Work to be completed = From the data below, return each line in which the string "left" is found.

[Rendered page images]
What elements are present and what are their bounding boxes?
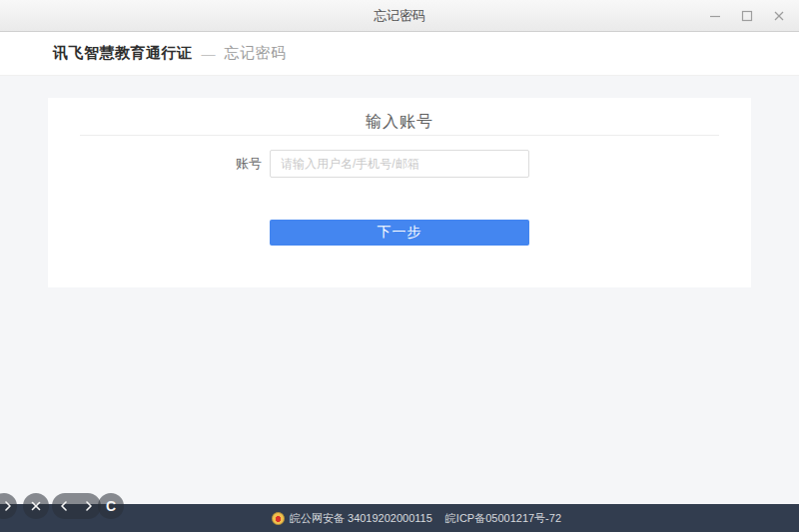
card-title: 输入账号 <box>48 98 751 134</box>
back-button[interactable] <box>52 493 77 519</box>
card-divider <box>80 135 719 136</box>
minimize-icon <box>708 9 722 23</box>
window-controls <box>699 0 795 31</box>
chevron-right-icon <box>85 501 93 511</box>
refresh-icon: C <box>106 499 116 513</box>
app-window: 忘记密码 讯飞智慧教育通行证 — 忘记密码 <box>0 0 799 532</box>
close-button[interactable] <box>766 3 792 29</box>
icp-record-text: 皖ICP备05001217号-72 <box>445 511 561 526</box>
footer-records: 皖公网安备 34019202000115 皖ICP备05001217号-72 <box>17 504 799 532</box>
close-icon <box>31 501 41 511</box>
app-header: 讯飞智慧教育通行证 — 忘记密码 <box>0 32 799 76</box>
police-record-text: 皖公网安备 34019202000115 <box>290 511 432 526</box>
breadcrumb-separator: — <box>202 46 216 62</box>
main-area: 输入账号 账号 下一步 <box>0 76 799 504</box>
minimize-button[interactable] <box>702 3 728 29</box>
account-label: 账号 <box>236 150 264 178</box>
maximize-icon <box>740 9 754 23</box>
titlebar[interactable]: 忘记密码 <box>0 0 799 32</box>
page-title: 忘记密码 <box>225 44 287 63</box>
forgot-password-card: 输入账号 账号 下一步 <box>48 98 751 287</box>
account-input[interactable] <box>270 150 529 178</box>
refresh-button[interactable]: C <box>98 493 124 519</box>
chevron-right-icon <box>4 501 12 511</box>
public-security-badge-icon <box>272 512 285 525</box>
brand-title: 讯飞智慧教育通行证 <box>53 44 193 63</box>
history-nav-group <box>52 493 101 519</box>
window-title: 忘记密码 <box>0 0 799 31</box>
maximize-button[interactable] <box>734 3 760 29</box>
account-form-row: 账号 <box>48 150 751 178</box>
chevron-left-icon <box>60 501 68 511</box>
next-step-button[interactable]: 下一步 <box>270 220 529 246</box>
close-icon <box>772 9 786 23</box>
toolbar-close-button[interactable] <box>23 493 49 519</box>
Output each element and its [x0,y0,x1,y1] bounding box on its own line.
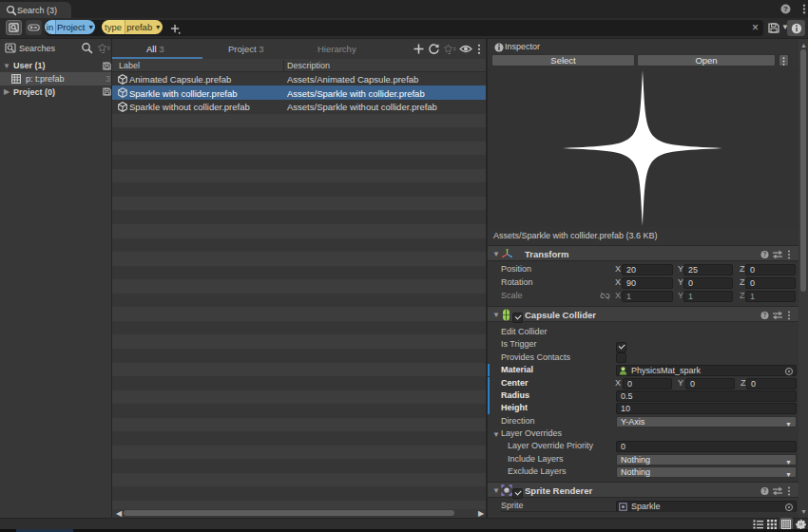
svg-text:?: ? [783,5,788,13]
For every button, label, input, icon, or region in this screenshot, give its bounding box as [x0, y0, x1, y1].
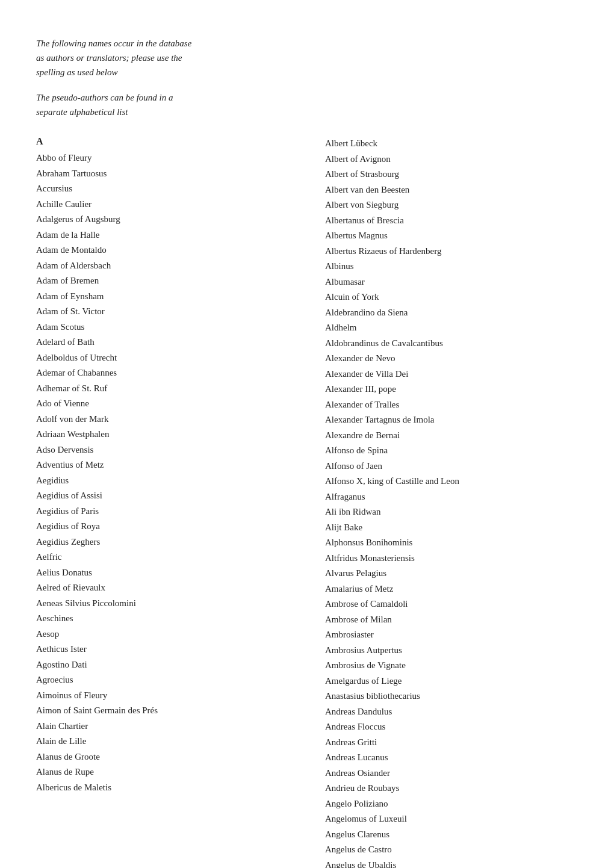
left-column: A Abbo of FleuryAbraham TartuosusAccursi…	[36, 136, 325, 795]
list-item: Andreas Gritti	[325, 735, 578, 751]
list-item: Adam de Montaldo	[36, 243, 325, 258]
list-item: Alanus de Groote	[36, 749, 325, 765]
section-letter-a: A	[36, 136, 325, 147]
list-item: Ambrosiaster	[325, 627, 578, 643]
list-item: Andreas Floccus	[325, 719, 578, 735]
list-item: Alphonsus Bonihominis	[325, 535, 578, 551]
list-item: Adam of Aldersbach	[36, 258, 325, 274]
list-item: Abbo of Fleury	[36, 150, 325, 166]
list-item: Angelus de Ubaldis	[325, 858, 578, 869]
list-item: Ambrose of Camaldoli	[325, 597, 578, 612]
list-item: Adam of Bremen	[36, 273, 325, 289]
intro-text: The following names occur in the databas…	[36, 36, 289, 79]
list-item: Adhemar of St. Ruf	[36, 381, 325, 397]
list-item: Adam of Eynsham	[36, 289, 325, 305]
list-item: Alijt Bake	[325, 520, 578, 536]
list-item: Albert van den Beesten	[325, 182, 578, 198]
list-item: Alexander III, pope	[325, 382, 578, 397]
list-item: Aesop	[36, 627, 325, 642]
list-item: Ado of Vienne	[36, 396, 325, 412]
right-column: Albert LübeckAlbert of AvignonAlbert of …	[325, 136, 578, 868]
list-item: Aegidius of Roya	[36, 519, 325, 535]
list-item: Anastasius bibliothecarius	[325, 689, 578, 704]
left-name-list: Abbo of FleuryAbraham TartuosusAccursius…	[36, 150, 325, 795]
list-item: Aethicus Ister	[36, 642, 325, 657]
list-item: Agostino Dati	[36, 657, 325, 673]
list-item: Alain Chartier	[36, 719, 325, 734]
list-item: Adalgerus of Augsburg	[36, 212, 325, 228]
list-item: Andreas Dandulus	[325, 704, 578, 720]
list-item: Adam of St. Victor	[36, 304, 325, 320]
list-item: Achille Caulier	[36, 197, 325, 212]
list-item: Angelus de Castro	[325, 842, 578, 858]
list-item: Adelard of Bath	[36, 335, 325, 350]
list-item: Aegidius of Assisi	[36, 488, 325, 504]
list-item: Accursius	[36, 181, 325, 197]
list-item: Aldhelm	[325, 320, 578, 336]
list-item: Aldebrandino da Siena	[325, 305, 578, 321]
list-item: Angelus Clarenus	[325, 827, 578, 843]
list-item: Andrieu de Roubays	[325, 781, 578, 796]
right-name-list: Albert LübeckAlbert of AvignonAlbert of …	[325, 136, 578, 868]
list-item: Adam Scotus	[36, 320, 325, 335]
list-item: Alexandre de Bernai	[325, 428, 578, 444]
list-item: Aegidius of Paris	[36, 504, 325, 519]
list-item: Alvarus Pelagius	[325, 566, 578, 581]
list-item: Alfraganus	[325, 489, 578, 505]
list-item: Adolf von der Mark	[36, 412, 325, 427]
list-item: Alcuin of York	[325, 290, 578, 305]
list-item: Ambrose of Milan	[325, 612, 578, 628]
list-item: Aeschines	[36, 611, 325, 627]
list-item: Andreas Osiander	[325, 766, 578, 781]
list-item: Albertanus of Brescia	[325, 213, 578, 229]
list-item: Angelo Poliziano	[325, 796, 578, 812]
list-item: Adventius of Metz	[36, 457, 325, 473]
pseudo-text: The pseudo-authors can be found in a sep…	[36, 90, 289, 119]
pseudo-line2: separate alphabetical list	[36, 107, 128, 117]
list-item: Aimon of Saint Germain des Prés	[36, 703, 325, 719]
list-item: Amalarius of Metz	[325, 581, 578, 597]
list-item: Ali ibn Ridwan	[325, 504, 578, 520]
list-item: Amelgardus of Liege	[325, 674, 578, 689]
list-item: Alfonso of Jaen	[325, 459, 578, 474]
list-item: Albert Lübeck	[325, 136, 578, 152]
list-item: Aegidius	[36, 473, 325, 489]
list-item: Aldobrandinus de Cavalcantibus	[325, 336, 578, 352]
list-item: Abraham Tartuosus	[36, 166, 325, 182]
list-item: Albinus	[325, 259, 578, 274]
list-item: Angelomus of Luxeuil	[325, 811, 578, 827]
list-item: Albert of Strasbourg	[325, 167, 578, 182]
list-item: Altfridus Monasteriensis	[325, 551, 578, 566]
main-content: A Abbo of FleuryAbraham TartuosusAccursi…	[36, 136, 578, 868]
list-item: Alexander de Nevo	[325, 351, 578, 367]
list-item: Andreas Lucanus	[325, 750, 578, 766]
list-item: Alexander de Villa Dei	[325, 367, 578, 382]
intro-line3: spelling as used below	[36, 67, 117, 77]
list-item: Alexander Tartagnus de Imola	[325, 412, 578, 428]
list-item: Alexander of Tralles	[325, 397, 578, 413]
list-item: Albericus de Maletis	[36, 780, 325, 796]
list-item: Aelius Donatus	[36, 565, 325, 581]
list-item: Aimoinus of Fleury	[36, 688, 325, 704]
list-item: Ambrosius Autpertus	[325, 643, 578, 659]
pseudo-line1: The pseudo-authors can be found in a	[36, 93, 173, 102]
list-item: Aeneas Silvius Piccolomini	[36, 596, 325, 612]
list-item: Albumasar	[325, 274, 578, 290]
list-item: Ambrosius de Vignate	[325, 658, 578, 674]
list-item: Alfonso de Spina	[325, 443, 578, 459]
list-item: Adso Dervensis	[36, 442, 325, 458]
list-item: Aelred of Rievaulx	[36, 580, 325, 596]
list-item: Albertus Rizaeus of Hardenberg	[325, 244, 578, 259]
list-item: Albertus Magnus	[325, 228, 578, 244]
list-item: Albert von Siegburg	[325, 197, 578, 213]
list-item: Albert of Avignon	[325, 152, 578, 167]
list-item: Agroecius	[36, 672, 325, 688]
list-item: Aegidius Zeghers	[36, 535, 325, 550]
list-item: Alain de Lille	[36, 734, 325, 749]
list-item: Aelfric	[36, 550, 325, 565]
list-item: Adelboldus of Utrecht	[36, 350, 325, 366]
list-item: Ademar of Chabannes	[36, 365, 325, 381]
list-item: Alanus de Rupe	[36, 764, 325, 780]
intro-line1: The following names occur in the databas…	[36, 39, 191, 48]
list-item: Alfonso X, king of Castille and Leon	[325, 474, 578, 489]
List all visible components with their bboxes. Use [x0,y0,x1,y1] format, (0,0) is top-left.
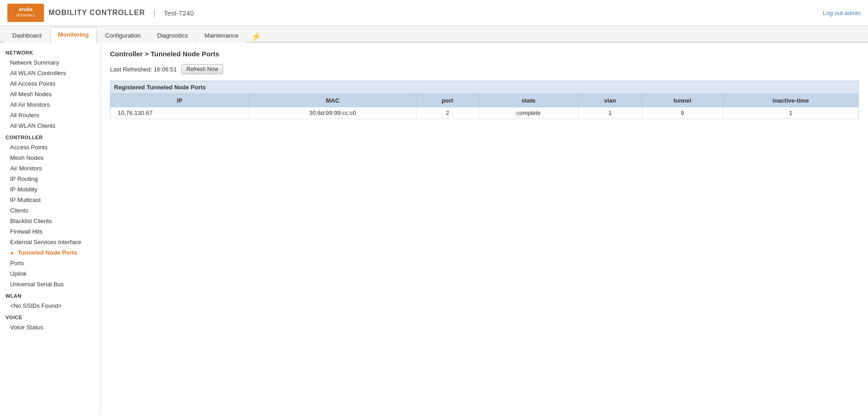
sidebar-item-ip-multicast[interactable]: IP Multicast [0,195,100,205]
col-state: state [479,94,578,107]
sidebar-item-access-points[interactable]: Access Points [0,142,100,153]
sidebar-item-voice-status[interactable]: Voice Status [0,322,100,333]
sidebar-item-network-summary[interactable]: Network Summary [0,57,100,68]
tunneled-node-ports-table: IP MAC port state vlan tunnel inactive-t… [110,94,859,119]
sidebar-item-mesh-nodes[interactable]: Mesh Nodes [0,153,100,163]
tab-monitoring[interactable]: Monitoring [50,27,97,43]
sidebar-item-firewall-hits[interactable]: Firewall Hits [0,226,100,237]
sidebar-section-network: NETWORK [0,46,100,57]
refresh-now-button[interactable]: Refresh Now [181,64,223,74]
sidebar: NETWORK Network Summary All WLAN Control… [0,43,101,415]
sidebar-item-ports[interactable]: Ports [0,258,100,268]
main-layout: NETWORK Network Summary All WLAN Control… [0,43,868,415]
sidebar-item-all-access-points[interactable]: All Access Points [0,78,100,89]
sidebar-section-controller: CONTROLLER [0,131,100,142]
table-row: 10.76.130.6730:8d:99:99:cc:c02complete19… [110,107,859,119]
sidebar-item-blacklist-clients[interactable]: Blacklist Clients [0,216,100,226]
sidebar-item-uplink[interactable]: Uplink [0,268,100,279]
sidebar-item-air-monitors[interactable]: Air Monitors [0,163,100,174]
logo-area: aruba NETWORKS MOBILITY CONTROLLER | Tes… [7,4,194,22]
content-area: Controller > Tunneled Node Ports Last Re… [101,43,868,415]
cell-tunnel: 9 [642,107,723,119]
col-ip: IP [110,94,249,107]
instance-name: Test-7240 [164,9,194,17]
sidebar-item-all-wlan-clients[interactable]: All WLAN Clients [0,120,100,131]
cell-MAC: 30:8d:99:99:cc:c0 [249,107,416,119]
cell-port: 2 [416,107,479,119]
tab-diagnostics[interactable]: Diagnostics [149,28,196,43]
tab-configuration[interactable]: Configuration [98,28,148,43]
col-port: port [416,94,479,107]
active-arrow: ► [10,250,15,256]
svg-text:aruba: aruba [19,6,33,12]
sidebar-item-ip-mobility[interactable]: IP Mobility [0,184,100,195]
title-separator: | [153,8,156,18]
sidebar-item-all-air-monitors[interactable]: All Air Monitors [0,99,100,110]
col-vlan: vlan [579,94,642,107]
sidebar-section-wlan: WLAN [0,289,100,300]
tab-maintenance[interactable]: Maintenance [197,28,246,43]
sidebar-item-ip-routing[interactable]: IP Routing [0,174,100,184]
cell-IP: 10.76.130.67 [110,107,249,119]
sidebar-item-external-services-interface[interactable]: External Services Interface [0,237,100,247]
svg-text:NETWORKS: NETWORKS [16,14,35,17]
tab-dashboard[interactable]: Dashboard [5,28,49,43]
cell-inactive-time: 1 [723,107,858,119]
sidebar-item-tunneled-node-ports[interactable]: ► Tunneled Node Ports [0,247,100,258]
col-tunnel: tunnel [642,94,723,107]
logout-link[interactable]: Log out admin [823,10,861,16]
last-refreshed-label: Last Refreshed: 16:06:51 [110,66,177,73]
sidebar-item-clients[interactable]: Clients [0,205,100,216]
app-title: MOBILITY CONTROLLER [49,9,145,17]
cell-vlan: 1 [579,107,642,119]
sidebar-item-all-routers[interactable]: All Routers [0,110,100,120]
sidebar-item-all-mesh-nodes[interactable]: All Mesh Nodes [0,89,100,99]
aruba-logo: aruba NETWORKS [7,4,44,22]
col-mac: MAC [249,94,416,107]
sidebar-item-all-wlan-controllers[interactable]: All WLAN Controllers [0,68,100,78]
sidebar-item-no-ssids[interactable]: <No SSIDs Found> [0,300,100,311]
refresh-bar: Last Refreshed: 16:06:51 Refresh Now [110,64,859,74]
cell-state: complete [479,107,578,119]
header: aruba NETWORKS MOBILITY CONTROLLER | Tes… [0,0,868,26]
table-body: 10.76.130.6730:8d:99:99:cc:c02complete19… [110,107,859,119]
sidebar-item-universal-serial-bus[interactable]: Universal Serial Bus [0,279,100,289]
section-title: Registered Tunneled Node Ports [110,81,859,94]
sidebar-section-voice: VOICE [0,311,100,322]
page-title: Controller > Tunneled Node Ports [110,50,859,58]
nav-tabs: Dashboard Monitoring Configuration Diagn… [0,26,868,43]
flash-icon[interactable]: ⚡ [251,32,261,42]
table-header-row: IP MAC port state vlan tunnel inactive-t… [110,94,859,107]
col-inactive-time: inactive-time [723,94,858,107]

Result of the exercise =
chevron-left-icon <box>60 501 68 511</box>
left-column: A Abbo of FleuryAbraham TartuosusAccursi…	[36, 136, 325, 795]
left-name-list: Abbo of FleuryAbraham TartuosusAccursius…	[36, 150, 325, 795]
List all visible components with their bboxes. Use [x0,y0,x1,y1] format, (0,0) is top-left.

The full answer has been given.